▸ **Exercise details**
Say how many lines in the entries contain "year", giving only the number.

▸ **Provided records**
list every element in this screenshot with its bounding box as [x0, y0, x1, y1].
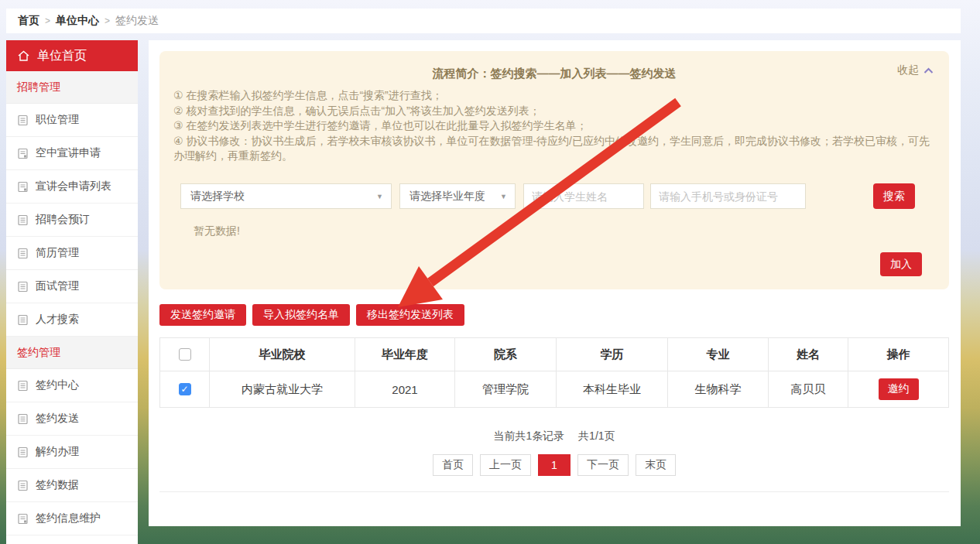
- select-all-checkbox[interactable]: [179, 348, 191, 361]
- sidebar-item-signing-center[interactable]: 签约中心: [6, 369, 138, 402]
- sidebar-item-interview-management[interactable]: 面试管理: [6, 270, 138, 303]
- search-button[interactable]: 搜索: [873, 183, 915, 209]
- col-header-major: 专业: [668, 338, 769, 371]
- sidebar-item-job-fair-booking[interactable]: 招聘会预订: [6, 204, 138, 237]
- row-checkbox[interactable]: ✓: [179, 383, 191, 395]
- sidebar-home-button[interactable]: 单位首页: [6, 40, 138, 71]
- sidebar-item-label: 简历管理: [36, 246, 79, 260]
- doc-lines-icon: [17, 248, 29, 259]
- add-button[interactable]: 加入: [880, 252, 922, 276]
- sidebar-item-resume-management[interactable]: 简历管理: [6, 237, 138, 270]
- sidebar-section-signing: 签约管理: [6, 337, 138, 369]
- sidebar-item-label: 人才搜索: [36, 313, 79, 327]
- breadcrumb-separator: >: [45, 15, 50, 26]
- cell-major: 生物科学: [668, 371, 769, 407]
- action-buttons: 发送签约邀请 导入拟签约名单 移出签约发送列表: [159, 304, 464, 326]
- breadcrumb-unit-center[interactable]: 单位中心: [56, 14, 99, 28]
- no-data-text: 暂无数据!: [194, 224, 240, 238]
- pagination-summary: 当前共1条记录 共1/1页: [159, 429, 949, 443]
- sidebar-item-label: 签约中心: [36, 378, 79, 392]
- process-step-2: ② 核对查找到的学生信息，确认无误后点击“加入”将该生加入签约发送列表；: [173, 104, 934, 119]
- doc-corner-icon: [17, 513, 29, 525]
- sidebar-item-label: 签约数据: [36, 478, 79, 492]
- doc-lines-icon: [17, 115, 29, 126]
- page-count: 共1/1页: [578, 429, 615, 442]
- doc-lines-icon: [17, 214, 29, 226]
- doc-corner-icon: [17, 181, 29, 193]
- process-intro-panel: 收起 流程简介：签约搜索——加入列表——签约发送 ① 在搜索栏输入拟签约学生信息…: [159, 51, 949, 289]
- record-count: 当前共1条记录: [493, 429, 564, 442]
- chevron-up-icon: [923, 64, 934, 77]
- breadcrumb-separator: >: [105, 15, 110, 26]
- process-step-4: ④ 协议书修改：协议书生成后，若学校未审核该协议书，单位可在数据管理-待应约/已…: [173, 134, 934, 164]
- first-page-button[interactable]: 首页: [433, 454, 473, 476]
- col-header-action: 操作: [848, 338, 948, 371]
- sidebar-item-label: 面试管理: [36, 279, 79, 293]
- sidebar-item-label: 空中宣讲申请: [36, 146, 101, 160]
- row-checkbox-cell: ✓: [160, 371, 210, 407]
- cell-name: 高贝贝: [769, 371, 848, 407]
- sidebar-home-label: 单位首页: [37, 48, 87, 64]
- sidebar: 单位首页 招聘管理 职位管理 空中宣讲申请 宣讲会申请列表 招聘会预订 简历管理…: [6, 40, 138, 544]
- import-list-button[interactable]: 导入拟签约名单: [252, 304, 350, 326]
- doc-lines-icon: [17, 480, 29, 491]
- sidebar-item-label: 招聘会预订: [36, 213, 90, 227]
- sidebar-item-signing-send[interactable]: 签约发送: [6, 402, 138, 436]
- col-header-dept: 院系: [455, 338, 557, 371]
- graduation-year-select-value: 请选择毕业年度: [409, 190, 485, 204]
- cell-dept: 管理学院: [455, 371, 557, 407]
- process-title: 流程简介：签约搜索——加入列表——签约发送: [159, 51, 949, 81]
- school-select[interactable]: 请选择学校 ▼: [180, 183, 392, 209]
- cell-action: 邀约: [848, 371, 948, 407]
- sidebar-item-online-presentation-apply[interactable]: 空中宣讲申请: [6, 137, 138, 170]
- next-page-button[interactable]: 下一页: [577, 454, 629, 476]
- sidebar-section-recruitment: 招聘管理: [6, 71, 138, 104]
- cell-degree: 本科生毕业: [557, 371, 668, 407]
- phone-or-id-input[interactable]: [650, 183, 806, 209]
- breadcrumb: 首页 > 单位中心 > 签约发送: [6, 9, 961, 33]
- col-header-school: 毕业院校: [210, 338, 355, 371]
- main-content: 收起 流程简介：签约搜索——加入列表——签约发送 ① 在搜索栏输入拟签约学生信息…: [149, 40, 961, 526]
- prev-page-button[interactable]: 上一页: [480, 454, 531, 476]
- process-steps: ① 在搜索栏输入拟签约学生信息，点击“搜索”进行查找； ② 核对查找到的学生信息…: [173, 88, 934, 164]
- school-select-value: 请选择学校: [190, 190, 245, 204]
- select-all-cell: [160, 338, 210, 371]
- breadcrumb-home[interactable]: 首页: [18, 14, 39, 28]
- collapse-toggle[interactable]: 收起: [897, 63, 934, 77]
- sidebar-item-label: 签约信息维护: [36, 511, 101, 525]
- pagination: 首页 上一页 1 下一页 末页: [159, 454, 949, 476]
- col-header-degree: 学历: [557, 338, 668, 371]
- chevron-down-icon: ▼: [500, 193, 507, 200]
- sidebar-item-signing-info-maintain[interactable]: 签约信息维护: [6, 502, 138, 535]
- doc-lines-icon: [17, 446, 29, 458]
- table-header-row: 毕业院校 毕业年度 院系 学历 专业 姓名 操作: [160, 338, 948, 371]
- process-step-3: ③ 在签约发送列表选中学生进行签约邀请，单位也可以在此批量导入拟签约学生名单；: [173, 118, 934, 134]
- table-row: ✓ 内蒙古就业大学 2021 管理学院 本科生毕业 生物科学 高贝贝 邀约: [160, 371, 948, 407]
- col-header-name: 姓名: [769, 338, 848, 371]
- doc-lines-icon: [17, 413, 29, 425]
- doc-corner-icon: [17, 148, 29, 159]
- sidebar-item-position-management[interactable]: 职位管理: [6, 104, 138, 137]
- home-icon: [17, 50, 30, 63]
- sidebar-item-signing-data[interactable]: 签约数据: [6, 469, 138, 502]
- send-invite-button[interactable]: 发送签约邀请: [159, 304, 246, 326]
- remove-from-list-button[interactable]: 移出签约发送列表: [356, 304, 464, 326]
- col-header-year: 毕业年度: [355, 338, 455, 371]
- sidebar-item-label: 签约发送: [36, 412, 79, 426]
- sidebar-item-presentation-apply-list[interactable]: 宣讲会申请列表: [6, 170, 138, 204]
- graduation-year-select[interactable]: 请选择毕业年度 ▼: [399, 183, 516, 209]
- chevron-down-icon: ▼: [376, 193, 383, 200]
- sidebar-item-label: 职位管理: [36, 113, 79, 127]
- collapse-label: 收起: [897, 63, 919, 77]
- student-name-input[interactable]: [523, 183, 644, 209]
- sidebar-item-label: 解约办理: [36, 445, 79, 459]
- current-page-button[interactable]: 1: [538, 454, 571, 476]
- sidebar-item-talent-search[interactable]: 人才搜索: [6, 303, 138, 337]
- sidebar-item-label: 宣讲会申请列表: [36, 180, 111, 193]
- sidebar-item-termination-handle[interactable]: 解约办理: [6, 436, 138, 469]
- divider: [159, 491, 949, 492]
- last-page-button[interactable]: 末页: [636, 454, 676, 476]
- invite-button[interactable]: 邀约: [879, 378, 919, 400]
- cell-school: 内蒙古就业大学: [210, 371, 355, 407]
- doc-lines-icon: [17, 281, 29, 293]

▸ **Answer box**
3